During the 2005-06 year, the WSU Cougars had a football and men’s basketball “sweep” of rival University of Washington Huskies. In fall 2005, WSU beat the UW in the annual Apple Cup football game. In the winter of 2006, the Cougars beat the Huskies in both basketball games. The last time the Cougars had such an academic year “sweep” of the Huskies was 1968-69.
The athletic highlights of 2003 included women’s golf making its first NCAA appearance, a WSU swimmer competing in the NCAA championship, rowing making its first team NCAA appearance, and Whitney Evans winning NCAA, NCAA regional, and PAC-10 high jump titles.
The WSU football team had a successful year in 2003. It began with the 2002-03 football team (named PAC-10 Conference co-champions) playing in the Rose Bowl on January 1, 2003. The Cougs lost to Oklahoma 14-34. For the 2003 season, former assistant Bill Doba became the Cougars’ new head coach, succeeding Mike Price.
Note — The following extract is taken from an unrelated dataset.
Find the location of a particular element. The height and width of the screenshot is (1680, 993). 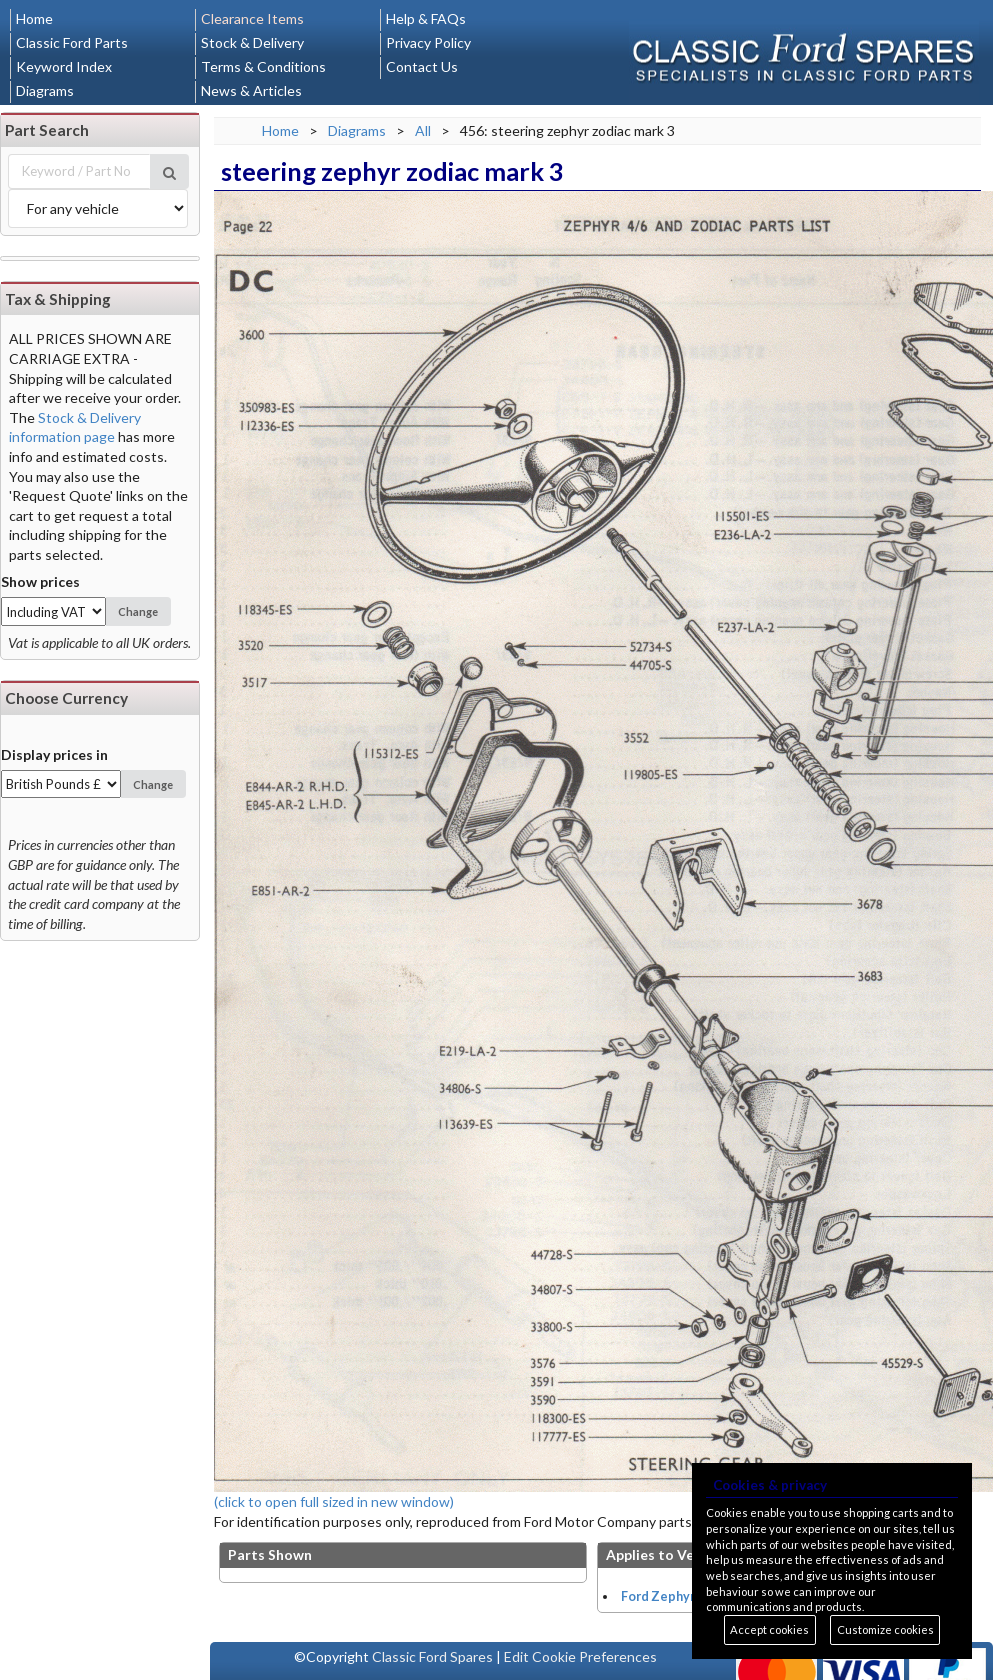 Classic Ford Spares is located at coordinates (432, 1656).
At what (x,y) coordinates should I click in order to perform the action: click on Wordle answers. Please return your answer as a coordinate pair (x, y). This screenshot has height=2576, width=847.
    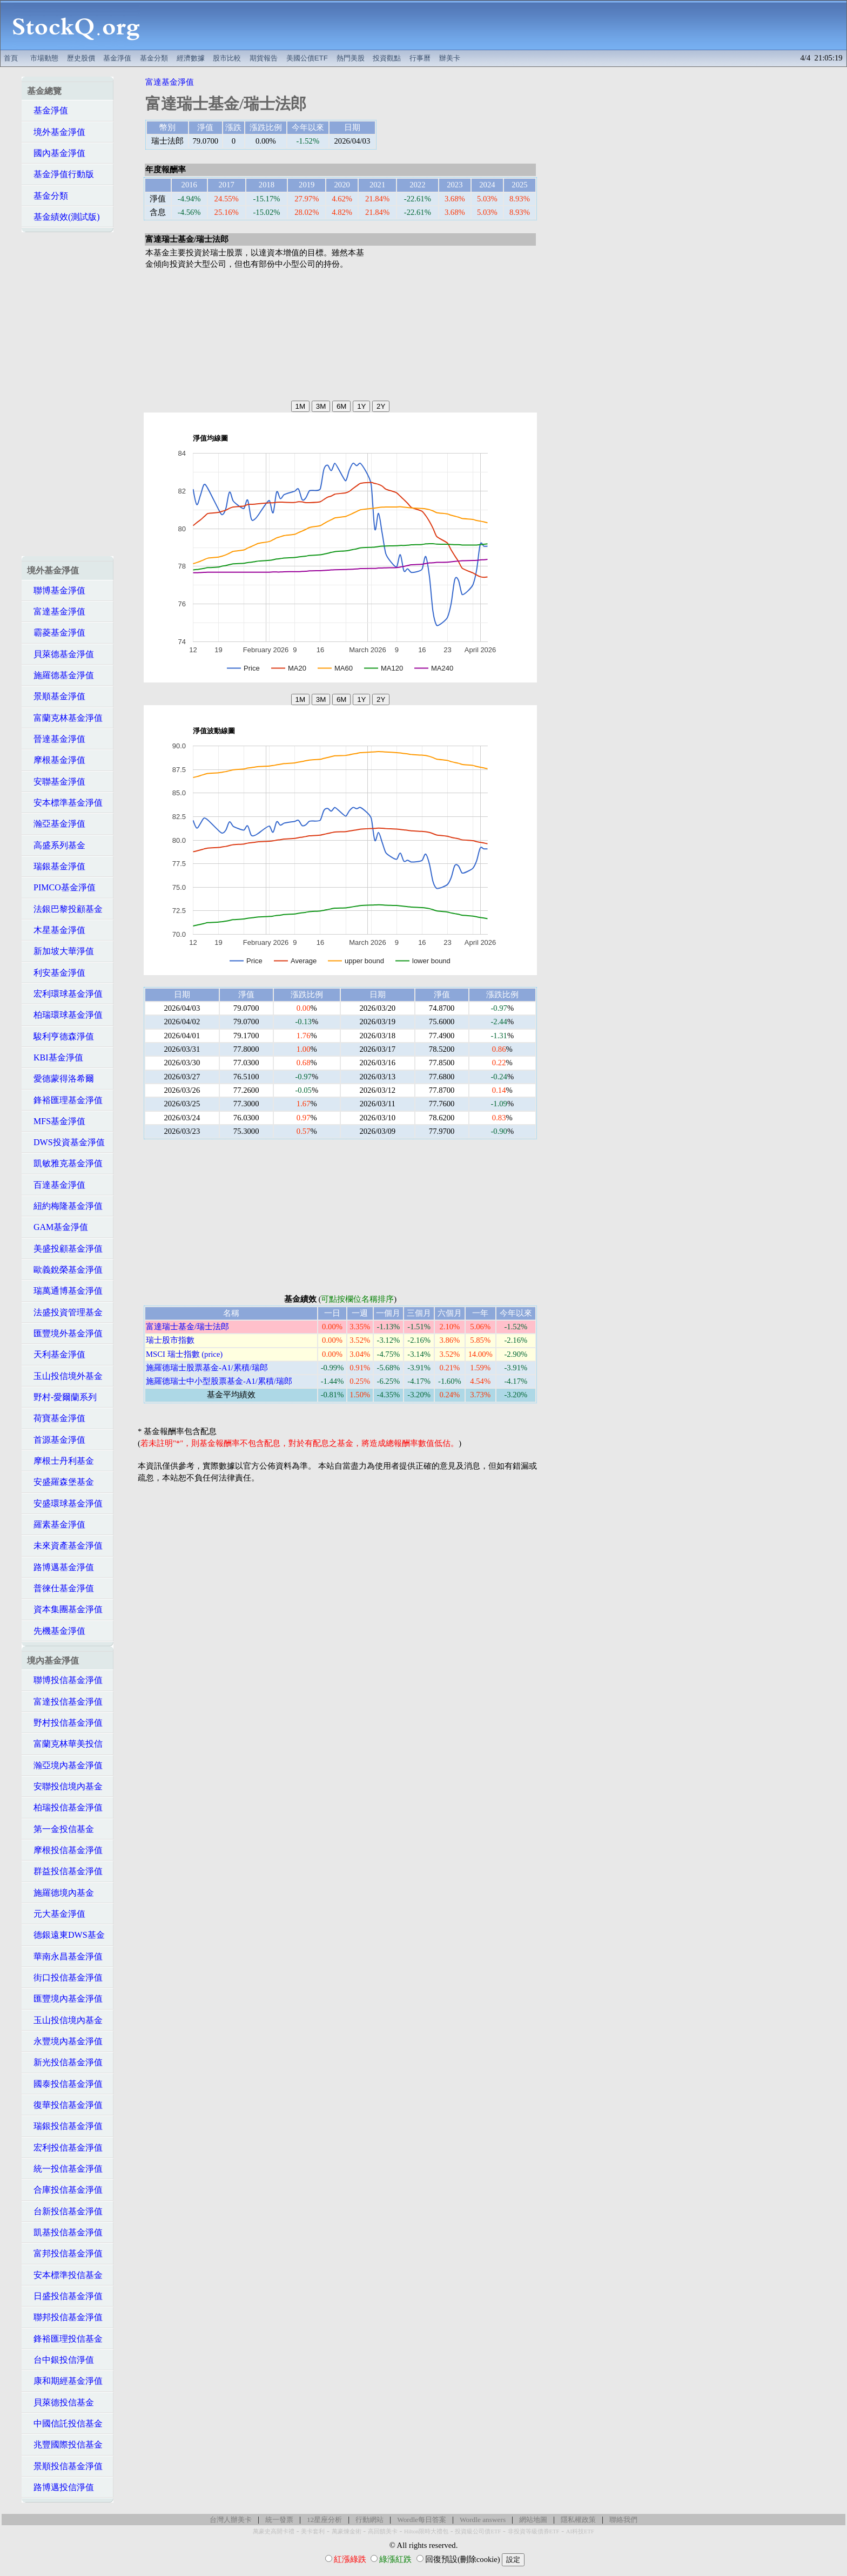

The Doba-led team played in the 2003 Holiday Bowl football game on Dec. 30, 2003. The Cougars beat Texas 28-20. The 2003 season marked WSU football’s third straight 10-win season. The Cougs were the first Pac-10 team to achieve this feat in 70 years.
On the final day of 2001, the WSU Cougar football team beat Purdue 33-27 in the Sun Bowl in El Paso, Texas. The Cougs finished the season with a 10-3 record and ranked 10th in two polls.
Cougar women’s volleyball received an NCAA Championship tournament at-large berth for the ninth time, all in a twelve year stretch, hosting the first and second rounds of play.
Volleyball coach Cindy Fredrick concluded her seventh season at WSU by being named PAC-10 Conference Coach of the Year, and was named AVCA District VIII Coach of the Year as well. The team finished 22-7 overall and third in the Pac-10, led by All-American Sara Silvernail.
Jack Friel, coach of the Cougar men’s basketball team from 1928-1958 and holder of the school’s record for 495 victories, died at 97. Friel led the Cougs to the 1941 NSAA championship game and was later the first commissioner of the Big Sky Conference.
Coach Lisa Gozley and the WSU women’s soccer team made their first NCAA Tournament appearance. The Cougs were ranked 19th by “Soccer America,” the oldest magazine devoted to American soccer.
The WSU women’s junior varsity crew team captured the crown at the National Collegiate Rowing Championship Regatta on Lake Harsha in Ohio. It was the first title for the five-year-old rowing program.
The WSU men’s basketball team received an invitation to play in the NCAA Championship Tournament. They lost in the first round to Boston College, 64-67.
The WSU women’s volleyball team won the National Invitational Volleyball Championship (volleyball’s equivalent of basketball’s NIT) by beating Bowling Green University in three straight sets. The team did not lose a single game throughout the tournament.
Josephat Kapkory claimed the 3,000-meter title at the NCAA Indoor Track and Field Championship in Indianapolis, Indiana. In 1994, Kapkory captured the 10,000-meter title at the NCAA Cross Country Championships.
The WSU men’s basketball team received its first invite to the National Invitational Tournament. The Cougs lost in the second round to University of New Mexico.